I jumped from my bed, searched Sklodovich’s blankets for the flashlight, and turned it on. M.C. and Sklodovich were locked together, teeth clenched, hands clasped overhead, stalemated.

“Go on,” Sklodovich said. “I’ll hold him. But hurry.”

Pride, I assumed, kept M.C. from shouting for help. Given time he would probably overcome the hairy madman, but he wanted to do it himself. How much time would it take? Five minutes, I decided. No longer. Maybe much less.

I wrapped the raincoat tightly around me, got the passkey from the closet, and turned to the door.

“Thanks Ivan,” I said, turning out the flashlight.

“My pleasure,” he grunted. “Now go.”

I stepped into the empty hall and closed the door behind me.

The lights in the hall were dim, and I moved as quickly as I could in the shadow of the walls.
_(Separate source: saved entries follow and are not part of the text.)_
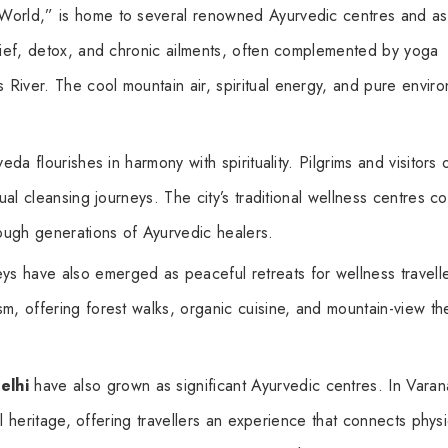
 World,” is home to several renowned Ayurvedic centres and a
elief, detox, and chronic ailments, often complemented by yoga
River. The cool mountain air, spiritual energy, and pure envir
veda flourishes in harmony with spirituality. Pilgrims and visitors 
ual cleansing journeys. The city’s traditional wellness centres c
ough generations of Ayurvedic healers.
ys have also emerged as peaceful retreats for wellness travelle
m, offering forest walks, organic cuisine, and mountain-view th
elhi
have also grown as significant Ayurvedic centres. In Varan
ual heritage, offering travellers an experience that connects physi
I inched along the wall as I’d seen Lloyd Nolan do in a Mike Shayne movie and looked around the corner where I saw a tired, young nurse at the desk looking at herself in a pocket mirror. It was impossible to get to the room at the end of the hall without being seen by her, and seconds were passing. Then the buzzer rang. In the reflection from the alcove window, I could see her get up and turn her back. With a short gulp, I tiptoed across the open space as fast as I could. The stethoscope almost slipped off my neck. In the safety of the other side of the corridor, I heard the buzzer stop. She had obviously not seen me, but she might now turn to my direction to answer the buzzer call. I ran down the hall to room 421. It had twin, reinforced glass doors, and in the near-total darkness I could make out a long ward room with beds on either side. There was an aisle between the beds, and at the far end I could see another set of double doors. A man was seated at a desk behind those far doors, and behind him was an elevator.

The source of the dim yellow light, which cast a slight and eerie shadow of beds on the wall, came from a desk lamp to the left of the double doors through which I walked. At the desk sat a stocky tree trunk of a man with a flat head, made more flat by his close-cut hair. The white-clad man squinted over his glasses at me as I walked toward him and began to rise, but sat down again.